A Conversation with Attorney Barry Heyman, Esq. and Roger Blanc Discussing Ways A Musician’s Musical Work Product Can Produce Revenue from Home
Text by Dawoud Kringle
On Thursday, September 30th, 2021, MFM presented its 6th webinar. The guest presenter was attorney Barry Heyman.
In light of the general inability of musicians to perform live in person during the pandemic, musicians have been seriously affected psychologically and economically. Even as we try to move forward into a new normal, uncertainty remains where live musical performance is concerned, Mr. Heyman’s presentation centered around navigating this and setting up legal protection, and multiple income streams.

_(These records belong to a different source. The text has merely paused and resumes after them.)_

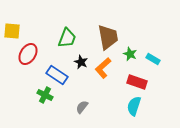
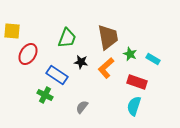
black star: rotated 16 degrees counterclockwise
orange L-shape: moved 3 px right
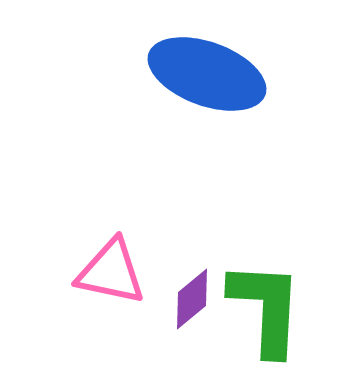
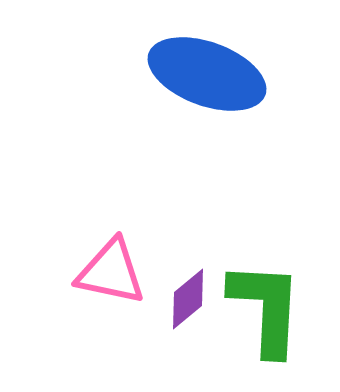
purple diamond: moved 4 px left
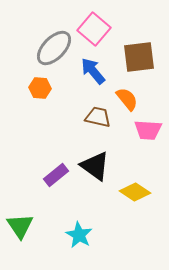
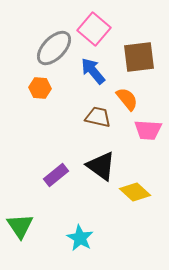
black triangle: moved 6 px right
yellow diamond: rotated 8 degrees clockwise
cyan star: moved 1 px right, 3 px down
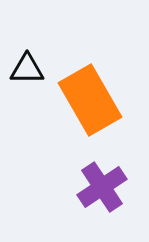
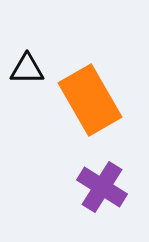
purple cross: rotated 24 degrees counterclockwise
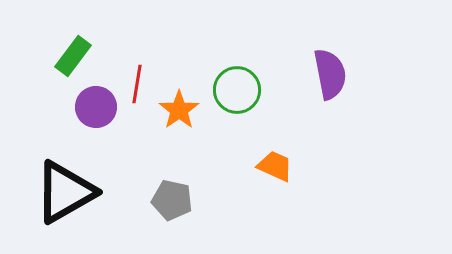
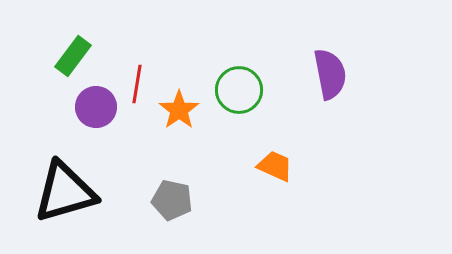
green circle: moved 2 px right
black triangle: rotated 14 degrees clockwise
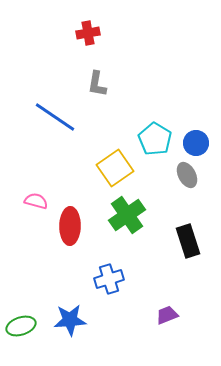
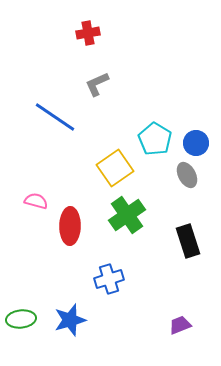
gray L-shape: rotated 56 degrees clockwise
purple trapezoid: moved 13 px right, 10 px down
blue star: rotated 12 degrees counterclockwise
green ellipse: moved 7 px up; rotated 12 degrees clockwise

Barry Heyman Esq. was good enough to join us via Zoom conference to explore avenues of musical revenue generation that can be undertaken in the peculiar circumstances of the COVID pandemic. An emphasis is placed on the value of music protected and compensated via copyright law. While the ability to generate income doing work of this kind depends on a variety of musical and extra-musical factors, there exists more options available than many are aware of.
Barry Heyman has been practicing entertainment, intellectual property (copyrights and trademarks), and new media law for 20 years. In 2004, Barry founded Heyman Law where he is the principal attorney. In his law practice, Barry advises individuals and businesses on a wide variety of legal matters including drafting and negotiating contracts, forming corporate entities, and handling copyright, trademark, and other intellectual property matters. In addition, he provides strategic and commercial advice on various aspects of the music and media industries, including current technological changes and alternative copyright distribution and exploitation models.
MFM Board member Roger Blanc moderated the meeting and began with a brief introduction. Then he introduced Heyman.
Heyman began with a discussion on his background, and how he helps musicians and businesses navigate their legal and practical aspects of copyrights. The emphasis here is in the unique difficulties of the pandemic, and the “work from home” process.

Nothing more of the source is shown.